Reputation: 1573
I am currently trying to write an OpenCL application doing some memory intensive calculations. To track the progress of all the calculations I created a for loop which creates different kernel groups. Unfortunately, the calculation fills up my whole memory. My guess is that the kernels are not done executing before the next heap is added.

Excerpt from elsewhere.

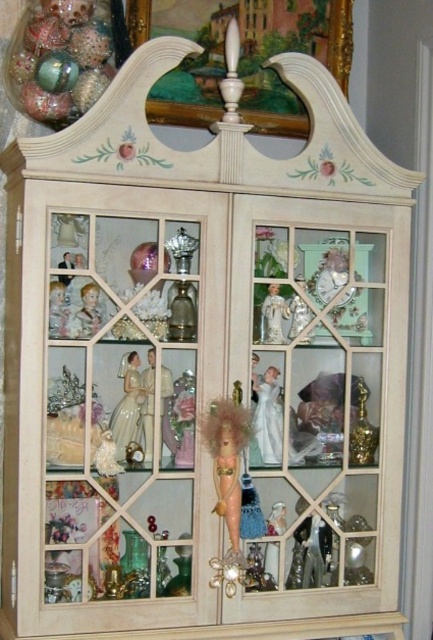 You are standing in front of the decorative display cabinet and want to place a new miniature vase exactly where the shiny gold doll at center is currently positioned. Is there enough space to do this without moving the doll?

The shiny gold doll at center is located at point (226, 458), so there is no space to place the new miniature vase without moving the doll since it occupies that exact position.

for (unsigned long i=1; i<maxGlobalThreads; i+=1000000) {
// Calculating Offset
size_t temp = 1000000;
size_t offset = 0;
if (i>1000000) {
offset = i-1000000;
}
cl_event tmp;
clEnqueueNDRangeKernel(command_queue, kernel, 1, &offset, &temp, NULL, NULL, 0, &tmp);
// Wait until Threads finished (-- not working)
clWaitForEvents(1, &tmp);
// Copy results from memory buffer
int *res = (int*)malloc(64*sizeof(int));
int *indexNum = (int*)malloc(14*sizeof(int));
err = clEnqueueReadBuffer(command_queue, foundCombiMem, CL_TRUE, 0, 64*sizeof(int), res, 0, NULL, NULL);
err = clEnqueueReadBuffer(command_queue, indexNumMem, CL_TRUE, 0, 14*sizeof(int), indexNum, 0, NULL, NULL);
// Calculate Time for 1000000 checked combinations
diff = clock() - start;
double msec = diff * 1000 / CLOCKS_PER_SEC;
printf("%f\n", (msec/(i*1000000))*1000000);
[ ... ]
}
Upvotes: 0
Views: 224
Reputation: 5381
In this case the best you can do is to add
clFinish(CommandQueue);
after
clEnqueueNDRangeKernel
Upvotes: 0
Reputation: 2318
You are doing to mallocs that are never freed on each iteration of the loop. This is why you are running out of memory.
Also, your loop is using an unsigned int variable, which could be a problem depending on the value of maxGloablThreads.
Upvotes: 2